### [Action item]
The required output is the complete data, repeated without alteration.

◆ ◆ ◆ ◆ ◆ ◆ ◆

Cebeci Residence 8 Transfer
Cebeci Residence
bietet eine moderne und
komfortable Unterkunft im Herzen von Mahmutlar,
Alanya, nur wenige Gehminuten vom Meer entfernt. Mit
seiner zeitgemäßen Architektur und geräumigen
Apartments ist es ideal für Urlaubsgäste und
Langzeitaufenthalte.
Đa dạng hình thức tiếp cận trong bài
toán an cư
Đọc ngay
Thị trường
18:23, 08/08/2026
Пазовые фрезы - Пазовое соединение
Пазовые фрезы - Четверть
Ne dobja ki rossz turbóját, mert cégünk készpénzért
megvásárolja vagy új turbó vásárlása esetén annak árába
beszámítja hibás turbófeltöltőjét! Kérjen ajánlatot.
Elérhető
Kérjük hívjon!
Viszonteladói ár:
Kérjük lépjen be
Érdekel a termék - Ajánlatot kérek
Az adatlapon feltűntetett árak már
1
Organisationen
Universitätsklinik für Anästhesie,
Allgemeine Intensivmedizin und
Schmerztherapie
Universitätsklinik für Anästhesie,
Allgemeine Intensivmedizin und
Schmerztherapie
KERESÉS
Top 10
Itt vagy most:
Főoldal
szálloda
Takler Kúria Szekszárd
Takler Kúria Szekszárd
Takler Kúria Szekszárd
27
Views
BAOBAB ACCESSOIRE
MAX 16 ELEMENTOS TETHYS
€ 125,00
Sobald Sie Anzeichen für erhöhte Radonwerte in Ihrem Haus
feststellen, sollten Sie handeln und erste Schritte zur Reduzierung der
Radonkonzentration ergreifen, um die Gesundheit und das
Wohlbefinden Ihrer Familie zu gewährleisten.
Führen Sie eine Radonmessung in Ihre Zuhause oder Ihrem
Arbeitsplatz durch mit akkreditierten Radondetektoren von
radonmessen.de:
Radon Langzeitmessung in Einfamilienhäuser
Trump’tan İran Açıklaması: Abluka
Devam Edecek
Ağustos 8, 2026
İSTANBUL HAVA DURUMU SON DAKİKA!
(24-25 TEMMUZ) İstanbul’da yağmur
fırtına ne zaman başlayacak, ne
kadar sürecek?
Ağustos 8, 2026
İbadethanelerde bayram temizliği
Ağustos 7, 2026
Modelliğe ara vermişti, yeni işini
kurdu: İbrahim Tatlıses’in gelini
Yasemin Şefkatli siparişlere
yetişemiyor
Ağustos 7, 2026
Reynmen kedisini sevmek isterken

◆ ◆ ◆ ◆ ◆ ◆ ◆

### [Written solution]
Cebeci Residence 8 Transfer
Cebeci Residence
bietet eine moderne und
komfortable Unterkunft im Herzen von Mahmutlar,
Alanya, nur wenige Gehminuten vom Meer entfernt. Mit
seiner zeitgemäßen Architektur und geräumigen
Apartments ist es ideal für Urlaubsgäste und
Langzeitaufenthalte.
Đa dạng hình thức tiếp cận trong bài
toán an cư
Đọc ngay
Thị trường
18:23, 08/08/2026
Пазовые фрезы - Пазовое соединение
Пазовые фрезы - Четверть
Ne dobja ki rossz turbóját, mert cégünk készpénzért
megvásárolja vagy új turbó vásárlása esetén annak árába
beszámítja hibás turbófeltöltőjét! Kérjen ajánlatot.
Elérhető
Kérjük hívjon!
Viszonteladói ár:
Kérjük lépjen be
Érdekel a termék - Ajánlatot kérek
Az adatlapon feltűntetett árak már
1
Organisationen
Universitätsklinik für Anästhesie,
Allgemeine Intensivmedizin und
Schmerztherapie
Universitätsklinik für Anästhesie,
Allgemeine Intensivmedizin und
Schmerztherapie
KERESÉS
Top 10
Itt vagy most:
Főoldal
szálloda
Takler Kúria Szekszárd
Takler Kúria Szekszárd
Takler Kúria Szekszárd
27
Views
BAOBAB ACCESSOIRE
MAX 16 ELEMENTOS TETHYS
€ 125,00
Sobald Sie Anzeichen für erhöhte Radonwerte in Ihrem Haus
feststellen, sollten Sie handeln und erste Schritte zur Reduzierung der
Radonkonzentration ergreifen, um die Gesundheit und das
Wohlbefinden Ihrer Familie zu gewährleisten.
Führen Sie eine Radonmessung in Ihre Zuhause oder Ihrem
Arbeitsplatz durch mit akkreditierten Radondetektoren von
radonmessen.de:
Radon Langzeitmessung in Einfamilienhäuser
Trump’tan İran Açıklaması: Abluka
Devam Edecek
Ağustos 8, 2026
İSTANBUL HAVA DURUMU SON DAKİKA!
(24-25 TEMMUZ) İstanbul’da yağmur
fırtına ne zaman başlayacak, ne
kadar sürecek?
Ağustos 8, 2026
İbadethanelerde bayram temizliği
Ağustos 7, 2026
Modelliğe ara vermişti, yeni işini
kurdu: İbrahim Tatlıses’in gelini
Yasemin Şefkatli siparişlere
yetişemiyor
Ağustos 7, 2026
Reynmen kedisini sevmek isterken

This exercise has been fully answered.